## WORK ITEM:
Retype the whole listing, please, keeping every line exact and dropping the pictures.

## SUPPLIED RECORDS:
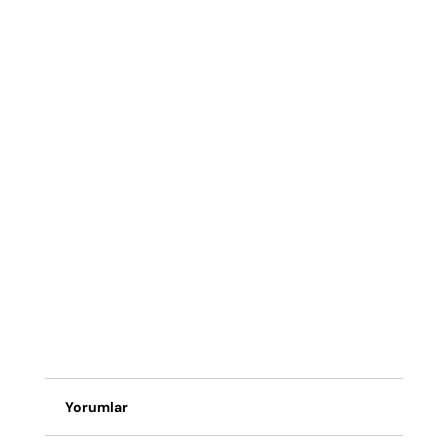
Yorumlar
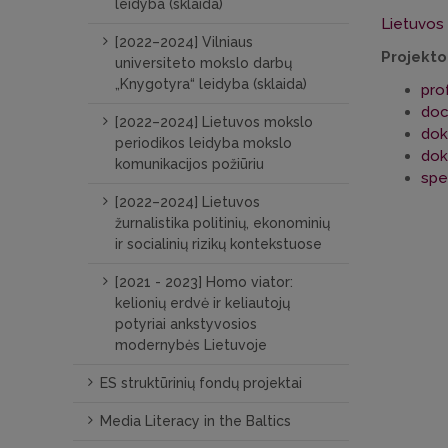
leidyba (sklaida)
Lietuvos
[2022–2024] Vilniaus
Projekt
universiteto mokslo darbų
„Knygotyra“ leidyba (sklaida)
pro
doc.
[2022–2024] Lietuvos mokslo
dokt
periodikos leidyba mokslo
dok
komunikacijos požiūriu
spe
[2022–2024] Lietuvos
žurnalistika politinių, ekonominių
ir socialinių rizikų kontekstuose
[2021 - 2023] Homo viator:
kelionių erdvė ir keliautojų
potyriai ankstyvosios
modernybės Lietuvoje
ES struktūrinių fondų projektai
Media Literacy in the Baltics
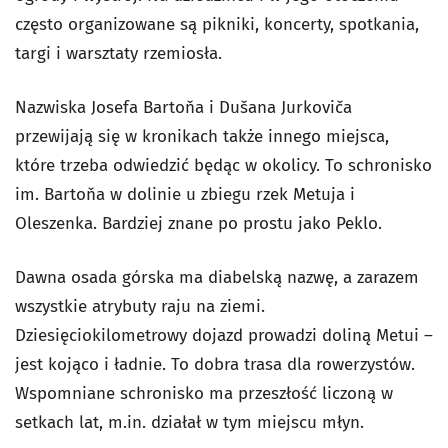
często organizowane są pikniki, koncerty, spotkania,
targi i warsztaty rzemiosła.
Nazwiska Josefa Bartoňa i Dušana Jurkoviča
przewijają się w kronikach także innego miejsca,
które trzeba odwiedzić będąc w okolicy. To schronisko
im. Bartoňa w dolinie u zbiegu rzek Metuja i
Oleszenka. Bardziej znane po prostu jako Peklo.
Dawna osada górska ma diabelską nazwę, a zarazem
wszystkie atrybuty raju na ziemi.
Dziesięciokilometrowy dojazd prowadzi doliną Metui –
jest kojąco i ładnie. To dobra trasa dla rowerzystów.
Wspomniane schronisko ma przeszłość liczoną w
setkach lat, m.in. działał w tym miejscu młyn.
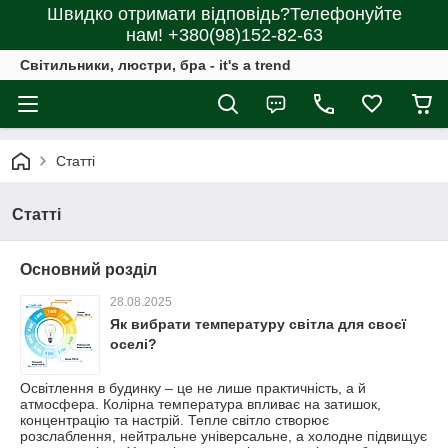
Швидко отримати відповідь?Телефонуйте
нам! +380(98)152-82-63
Світильники, люстри, бра - it's a trend
Статті
Статті
Основний розділ
28.08.2025
Як вибрати температуру світла для своєї
оселі?
Освітлення в будинку – це не лише практичність, а й
атмосфера. Колірна температура впливає на затишок,
концентрацію та настрій. Тепле світло створює
розслаблення, нейтральне універсальне, а холодне підвищує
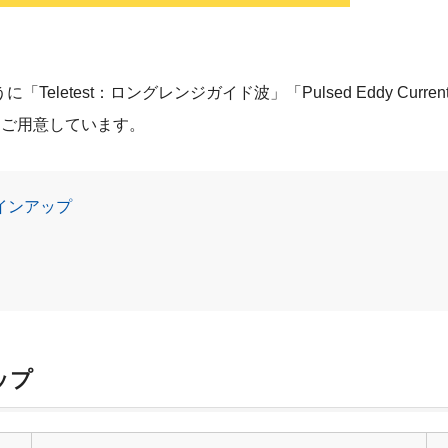
letest：ロングレンジガイド波」「Pulsed Eddy Curre
をご用意しています。
インアップ
ップ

## EXERCISE RESPONSE:
Yorumlar
leidyba (sklaida)
Lietuvos
[2022–2024] Vilniaus
Projekt
universiteto mokslo darbų
„Knygotyra“ leidyba (sklaida)
pro
doc.
[2022–2024] Lietuvos mokslo
dokt
periodikos leidyba mokslo
dok
komunikacijos požiūriu
spe
[2022–2024] Lietuvos
žurnalistika politinių, ekonominių
ir socialinių rizikų kontekstuose
[2021 - 2023] Homo viator:
kelionių erdvė ir keliautojų
potyriai ankstyvosios
modernybės Lietuvoje
ES struktūrinių fondų projektai
Media Literacy in the Baltics
często organizowane są pikniki, koncerty, spotkania,
targi i warsztaty rzemiosła.
Nazwiska Josefa Bartoňa i Dušana Jurkoviča
przewijają się w kronikach także innego miejsca,
które trzeba odwiedzić będąc w okolicy. To schronisko
im. Bartoňa w dolinie u zbiegu rzek Metuja i
Oleszenka. Bardziej znane po prostu jako Peklo.
Dawna osada górska ma diabelską nazwę, a zarazem
wszystkie atrybuty raju na ziemi.
Dziesięciokilometrowy dojazd prowadzi doliną Metui –
jest kojąco i ładnie. To dobra trasa dla rowerzystów.
Wspomniane schronisko ma przeszłość liczoną w
setkach lat, m.in. działał w tym miejscu młyn.
Швидко отримати відповідь?Телефонуйте
нам! +380(98)152-82-63
Світильники, люстри, бра - it's a trend
Статті
Статті
Основний розділ
28.08.2025
Як вибрати температуру світла для своєї
оселі?
Освітлення в будинку – це не лише практичність, а й
атмосфера. Колірна температура впливає на затишок,
концентрацію та настрій. Тепле світло створює
розслаблення, нейтральне універсальне, а холодне підвищує
letest：ロングレンジガイド波」「Pulsed Eddy Curre
をご用意しています。
インアップ
ップ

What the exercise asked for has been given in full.